We nearly did spill the ale, but not in the grapplings of passion. We fell into each other's arms, crushing the bread and cheese and ale between us, both laughing like idiots. I have no idea about what we were laughing, but it made me light and happy so that I did not flinch when I helped Bruno take off his armor and saw again those dark stains on it.

“Rust,” he said, when he saw where my eyes were fixed. “It has been devilish wet and not safe to go unarmed.”

Did I believe him? I do not think so, but he was grinning at me like a mischievous boy, as Fergus grinned when he had done something dangerous, for which Papa would have beaten him black and blue if I told. I never did tell, and now I laughed, as I had laughed with Fergus, and gave Bruno the food while I ran to get the bedrobe I had made for him from his chest. He had left that in my care, fearing to lose everything in the quick marches and countermarches in which the baggage train was often left behind. The bedrobe covered his arming tunic, marked with the same dark stains, and when they were hidden I shut them from my mind.

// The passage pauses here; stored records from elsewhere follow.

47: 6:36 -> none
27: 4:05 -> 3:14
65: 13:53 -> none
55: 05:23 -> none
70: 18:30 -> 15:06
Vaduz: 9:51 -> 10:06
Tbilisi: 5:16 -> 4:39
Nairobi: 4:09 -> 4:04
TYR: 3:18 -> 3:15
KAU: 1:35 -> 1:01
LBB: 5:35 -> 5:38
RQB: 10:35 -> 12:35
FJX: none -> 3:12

There was nothing else to remind me of those marks. Bruno's movement was easy even when he carried the table to the fire; he was not favoring any half-healed wound, except that he still limped a little and that, I knew, was because the cold and damp made the old break in his foot ache. We laughed again when we discovered that my eating knife was too small to cut the hard cheese; Bruno was not wearing his and drew his sword to cut it, which was ridiculous, but we had no other tool. While he was massacring the cheese, I pulled the warming stones from the fire, wrapped them in the warming cloths, and put them in the bed. Then we both sat down to eat. We had to drink from the jack of ale, for I had not thought to bring cups. And then we had more cause to laugh when I remembered the brass bowl Bruno had bought for me, which we could have used.

I know we talked, but only of the lightest things. He said he was glad they came too late for the queen to ride out to meet Stephen because Vinaigre would surely have bitten him again, and he reminded me of the disaster we had caused when we met at Winchester. And I told him about Queen Eleanor and about the writings I had bought, at which he groaned—not that he did not like to hear the poems and tales, he assured me, but that my purchases had reminded him of Audris's passion for such things and the agonies he had suffered when she made him learn to read and write.

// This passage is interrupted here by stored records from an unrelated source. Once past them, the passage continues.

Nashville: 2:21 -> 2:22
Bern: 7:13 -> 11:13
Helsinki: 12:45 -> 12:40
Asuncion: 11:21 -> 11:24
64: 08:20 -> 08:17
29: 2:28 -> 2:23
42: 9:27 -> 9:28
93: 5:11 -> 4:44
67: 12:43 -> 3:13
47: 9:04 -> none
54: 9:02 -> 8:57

Sometimes our hands met when we reached at the same time for the bread or a piece of cheese. Then we did not laugh, and our fingers clung together, but only for a moment, and we both looked aside and took the food. There came an end to eating, a time when our hands met and Bruno lifted mine and held it to his lips. I touched his face with my other hand, and he looked at me. Then he rose from his stool and lifted me from mine.

I have never known a loving like that. If it were not blasphemous, I would have said that Bruno worshipped each separate inch of me. He took off my clothing as if it were holy, a piece at a time, folding each garment and laying it aside. And when I was naked, he laid me in the bed, drawing back the coverlets—it was warm enough in the room by then, and the sheets were warm too—and began to kiss me, first my hair, then my forehead, then my cheeks and lips, my throat, my breast. He was not hurrying, not grasping greedily at me like a hungry man, nor was he teasing me, playing with me to excite me.